1. 引言
司法裁判以事实认定为基础,而案件事实并非对客观事件的简单再现,而是诉讼双方通过动态的话语互动与叙事竞争,持续协商与建构的产物[1]。庭审中,各诉讼主体基于自身立场与利益诉求,对案件事实进行不同角度的叙述与诠释,其话语选择直接影响案件事实的呈现与审判者的理解。由此,庭审话语成为案件事实最终确立的重要基础,语言资源的运用方式必然深刻影响事实的重构过程。
语言不仅是信息传递的工具,更是态度与立场投射的重要载体。说话主体通过语言表达情感、判断与价值取向,并在与受话者的互动中实现意义协商与立场认同,体现了系统功能语言学所强调的人际功能[2]。其中,评价系统通过聚焦语篇的语义层面,揭示了说话者态度的类型、来源与强度,并展现了人际意义在语篇生成中的社会性[3]。

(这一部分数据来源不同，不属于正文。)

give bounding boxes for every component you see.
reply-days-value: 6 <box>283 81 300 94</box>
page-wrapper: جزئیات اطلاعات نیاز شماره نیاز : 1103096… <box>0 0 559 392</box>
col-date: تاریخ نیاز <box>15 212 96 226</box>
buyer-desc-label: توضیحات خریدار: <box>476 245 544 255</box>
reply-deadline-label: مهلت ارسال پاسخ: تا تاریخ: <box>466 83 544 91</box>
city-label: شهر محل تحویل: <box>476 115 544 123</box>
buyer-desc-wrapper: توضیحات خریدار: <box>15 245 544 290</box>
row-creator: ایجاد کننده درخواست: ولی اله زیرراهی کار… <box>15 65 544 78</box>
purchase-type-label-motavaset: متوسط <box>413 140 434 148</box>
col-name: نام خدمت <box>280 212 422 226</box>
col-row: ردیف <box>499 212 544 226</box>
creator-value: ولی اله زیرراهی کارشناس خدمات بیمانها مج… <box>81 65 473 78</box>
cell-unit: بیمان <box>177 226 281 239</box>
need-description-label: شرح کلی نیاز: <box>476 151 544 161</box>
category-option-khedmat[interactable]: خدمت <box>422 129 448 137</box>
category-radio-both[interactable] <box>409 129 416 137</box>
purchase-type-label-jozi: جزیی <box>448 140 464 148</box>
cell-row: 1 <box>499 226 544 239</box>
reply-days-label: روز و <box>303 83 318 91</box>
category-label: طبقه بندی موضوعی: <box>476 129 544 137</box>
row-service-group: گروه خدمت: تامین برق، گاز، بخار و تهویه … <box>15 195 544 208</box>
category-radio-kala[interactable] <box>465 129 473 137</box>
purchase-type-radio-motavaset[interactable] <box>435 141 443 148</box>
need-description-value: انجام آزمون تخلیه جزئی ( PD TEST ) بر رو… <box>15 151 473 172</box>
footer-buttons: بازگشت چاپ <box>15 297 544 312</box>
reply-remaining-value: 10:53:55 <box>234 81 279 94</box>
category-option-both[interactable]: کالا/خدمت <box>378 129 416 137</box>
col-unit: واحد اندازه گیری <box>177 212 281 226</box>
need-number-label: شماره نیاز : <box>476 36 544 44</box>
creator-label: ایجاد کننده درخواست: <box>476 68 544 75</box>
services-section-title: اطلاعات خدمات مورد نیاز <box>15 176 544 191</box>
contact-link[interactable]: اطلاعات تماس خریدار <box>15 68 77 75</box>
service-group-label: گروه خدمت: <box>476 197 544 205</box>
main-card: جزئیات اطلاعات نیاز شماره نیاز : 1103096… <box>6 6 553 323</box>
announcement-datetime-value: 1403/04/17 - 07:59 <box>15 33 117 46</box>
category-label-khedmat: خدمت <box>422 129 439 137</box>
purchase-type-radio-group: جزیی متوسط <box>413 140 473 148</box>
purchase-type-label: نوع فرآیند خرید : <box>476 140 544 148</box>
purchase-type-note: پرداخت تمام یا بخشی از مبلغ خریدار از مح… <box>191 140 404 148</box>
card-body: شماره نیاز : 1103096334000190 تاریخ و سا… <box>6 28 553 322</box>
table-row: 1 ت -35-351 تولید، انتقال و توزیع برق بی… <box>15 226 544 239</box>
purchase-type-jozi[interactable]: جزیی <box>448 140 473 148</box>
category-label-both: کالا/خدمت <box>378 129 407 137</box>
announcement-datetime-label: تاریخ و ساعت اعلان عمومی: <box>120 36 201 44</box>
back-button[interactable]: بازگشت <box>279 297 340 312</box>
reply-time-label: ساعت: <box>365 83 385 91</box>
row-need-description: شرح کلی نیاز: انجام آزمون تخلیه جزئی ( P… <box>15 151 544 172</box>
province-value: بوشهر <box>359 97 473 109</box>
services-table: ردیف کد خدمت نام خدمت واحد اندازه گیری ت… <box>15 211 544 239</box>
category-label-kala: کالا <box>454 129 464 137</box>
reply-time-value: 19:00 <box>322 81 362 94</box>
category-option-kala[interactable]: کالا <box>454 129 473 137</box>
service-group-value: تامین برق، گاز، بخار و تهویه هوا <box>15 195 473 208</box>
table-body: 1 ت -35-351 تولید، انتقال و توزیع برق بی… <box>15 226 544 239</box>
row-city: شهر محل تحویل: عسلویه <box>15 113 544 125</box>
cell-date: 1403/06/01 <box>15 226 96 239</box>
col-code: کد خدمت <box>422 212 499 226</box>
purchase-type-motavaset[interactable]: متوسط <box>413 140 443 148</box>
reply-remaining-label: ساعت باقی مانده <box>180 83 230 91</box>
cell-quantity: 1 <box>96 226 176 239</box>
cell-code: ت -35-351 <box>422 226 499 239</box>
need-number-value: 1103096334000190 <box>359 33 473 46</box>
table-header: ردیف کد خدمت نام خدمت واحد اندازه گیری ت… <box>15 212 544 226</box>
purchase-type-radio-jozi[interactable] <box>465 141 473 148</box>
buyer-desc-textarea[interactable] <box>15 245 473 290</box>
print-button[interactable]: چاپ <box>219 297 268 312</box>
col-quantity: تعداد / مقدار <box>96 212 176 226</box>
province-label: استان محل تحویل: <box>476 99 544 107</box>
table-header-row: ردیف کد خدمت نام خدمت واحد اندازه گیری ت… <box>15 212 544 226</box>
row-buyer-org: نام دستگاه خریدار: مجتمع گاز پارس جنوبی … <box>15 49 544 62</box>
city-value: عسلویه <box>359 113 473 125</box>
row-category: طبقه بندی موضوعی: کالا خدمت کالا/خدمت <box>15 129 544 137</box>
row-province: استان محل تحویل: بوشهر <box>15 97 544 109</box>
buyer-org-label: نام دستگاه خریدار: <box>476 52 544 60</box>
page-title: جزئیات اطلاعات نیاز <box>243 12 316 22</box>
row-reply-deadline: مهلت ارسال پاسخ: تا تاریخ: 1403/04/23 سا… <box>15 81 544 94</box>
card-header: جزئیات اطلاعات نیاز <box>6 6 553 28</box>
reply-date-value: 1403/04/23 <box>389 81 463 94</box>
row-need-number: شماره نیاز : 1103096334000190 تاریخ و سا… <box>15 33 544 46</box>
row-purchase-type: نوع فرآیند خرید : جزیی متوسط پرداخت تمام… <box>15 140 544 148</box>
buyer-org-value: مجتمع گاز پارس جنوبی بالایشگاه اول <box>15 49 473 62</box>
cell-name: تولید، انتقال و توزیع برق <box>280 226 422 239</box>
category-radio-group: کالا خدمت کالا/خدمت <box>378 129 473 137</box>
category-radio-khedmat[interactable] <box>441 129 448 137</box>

在民事庭审的事实重构过程中,语言使用兼具经验性与人际性:诉讼主体既需描述案件事实,又会通过评价性语言对人物行为、事件过程及法律条款表达立场。为了保持话语的客观性,态度常常隐含于陈述性表达之中,但其影响深远。通过策略性地选择和配置不同的态度资源,诉讼主体能够在庭审互动中投射自身立场,重构案件事实,从而影响法官的认知取向与裁判结果[4]。

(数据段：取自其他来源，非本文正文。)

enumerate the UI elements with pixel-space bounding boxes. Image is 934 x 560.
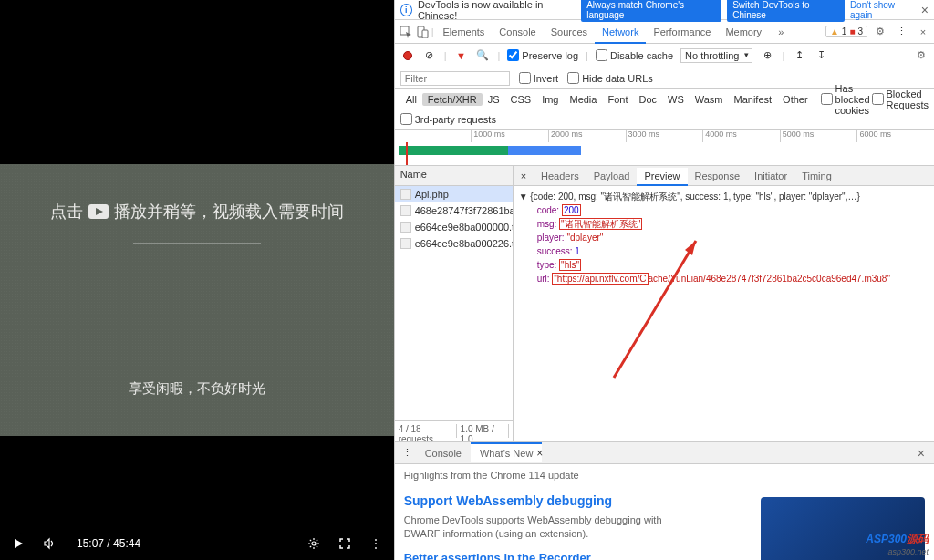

本研究将以民事庭审为语料,考察态度系统在案件事实重构中的运作,探讨不同态度资源的互动如何协同重构庭审事实,以期为法庭话语研究及庭审实质化改革提供新的理论视角与实践启示。主要研究问题为1) 庭审话语中存在哪些类型的态度资源,其总体分布特征如何?2) 基于态度资源,庭审话语呈现出哪些典型的事实重构话语策略?
2. 文献综述
2.1. 庭审事实重构研究
在法学领域,案件事实的形成以建构论为主流。杨建军将法庭中的事实重构归纳为逻辑推理、归类涵摄、等置和价值评价四种模式,强调事实重构的多层逻辑[5]。杨波从认识论、程序规则和审判过程等方面探讨了法律事实的生成机制,指出事实重构具有动态与互动特征[6]。夏丹则认为,事件的选择、叙述、组织和评议系统重构了民事庭审事实[7]。
庭审事实重构的语言学研究主要集中于修辞研究和语用策略。修辞研究将庭审事实重构视为一种高度目的性的“讲故事”艺术,各诉讼主体通过情节构建、事件选择[8]、人物塑造[9]和情境建构[10]等方式进行案件事实重构。语言策略方面,诉讼参与人则通过策略性问话[11]、转述[12]、指称[13]、话语标记[14]、反事实表达[15]、功能语义构型[16]等语言策略影响事实重构。总体来看,法学领域的研究强调案件事实的建构性特征,语言学领域则揭示了语言是各诉讼主体重构案件事实的重要载体。然而,相关研究没有充分探讨评价性语言如何影响案件事实重构。
2.2. 态度系统研究
随着评价理论的发展,态度系统已被广泛应用于各类话语分析。态度系统在法律语篇中的应用多集中于刑事辩护词与判决书。施光[17]分析了刑事判决中的态度表达,并发现社会约束类判断是实现对被告是否有罪以及应判处何种刑罚的评判的最重要方式。田华静和王振华[18]研究了刑事辩护词中态度资源的分布特征,发现律师以判断为主,辅以欣赏和情感,进而更好地说服法官和听众。针对两篇裁判文书,于梅欣和申露[19]指出评价资源重新构建了当事人具有冲突性的立场及法官立场,并引导社会价值取向。
利用态度系统研究案件事实构建的成果目前并不丰富,且主要集中于刑事庭审。程微[20]认为互动的态度在刑事庭审调查与辩论阶段产生冲突、契合、影响以重构庭审事实。栾智祺[21]分析了刑事庭审中不同主体利用不同的态度资源来重构出有利于己方的案件事实。法官与公诉人侧重评价行为合法性,以构建满足定罪要件的事实;被告人及辩护人则通过描述主观情绪与认罪态度,构建旨在减轻处罚的事实。这些基于态度系统的研究虽注意到了态度资源在事实重构中的重要性,但多停留于态度资源的类型与分布层面,尚未深入探讨不同态度资源如何在庭审互动中被策略性运用及其对案件事实建构的影响。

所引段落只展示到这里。